Returning to the State Claims Agency and medical negligence, there is a real issue here for many reasons.

I am sure members of the committee and the Deputy himself has spoken to clinicians who now talk of practising defensive medicine, such as over-referring and overuse of diagnostics, because in certain specialties they are scared of spending all of their time in court. In some areas I am aware they are finding it hard to hire people in because so much of their time is spent in, or preparing to go to, the High Court. That is not why they became healthcare professionals. It is an issue.

As the Deputy has quite rightly said, a jump from €80 million or €81 million in 2010 to an estimated €530 million this year and estimated to be higher next year is something to which we have to take a fundamentally new approach. We need to be very strategic about identifying where the patient safety issues are occurring and, first and foremost, stopping them, because what matters far more than any payouts from the State Claims Agency is minimising and eliminating harm to patients.

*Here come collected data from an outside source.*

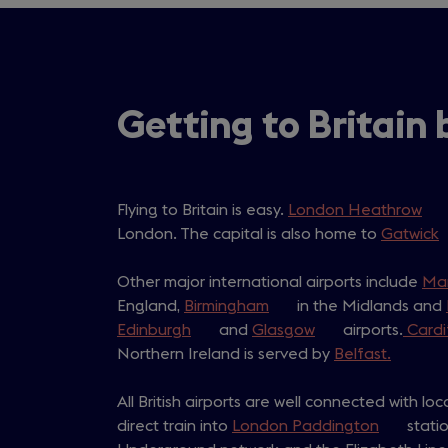
Getting to Britain 
Flying to Britain is easy.
London Heathrow
(op
London. The capital is also home to
Gatwick
in
(
a
i
Other major international airports include
ne
Ma
England,
Birmingham
(opens
in the Midlands and
tab
Edinburgh
(opens
and
Glasgow
in
(opens
airports.
Cardi
t
Northern Ireland is served by
in
a
in
Belfast.
(opens
a
new
a
in
All British airports are well connected with loc
new
tab)
new
a
direct train into
tab)
London Paddington
tab)
(opens
new
statio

We then need to have mechanisms available to patients who are not in the courts.

It turns out that 98% of clinical negligence cases handled by the State Claims Agency are resolved without court hearing. Nonetheless, there are mechanisms like no-fault compensation schemes, which are used in other countries, which we need to look at. The Deputy and the committee will be familiar with Mr. Justice Meenan’s report which contains many recommendations. The latest advice I have is that good progress is being made on those recommendations and there is more to be done.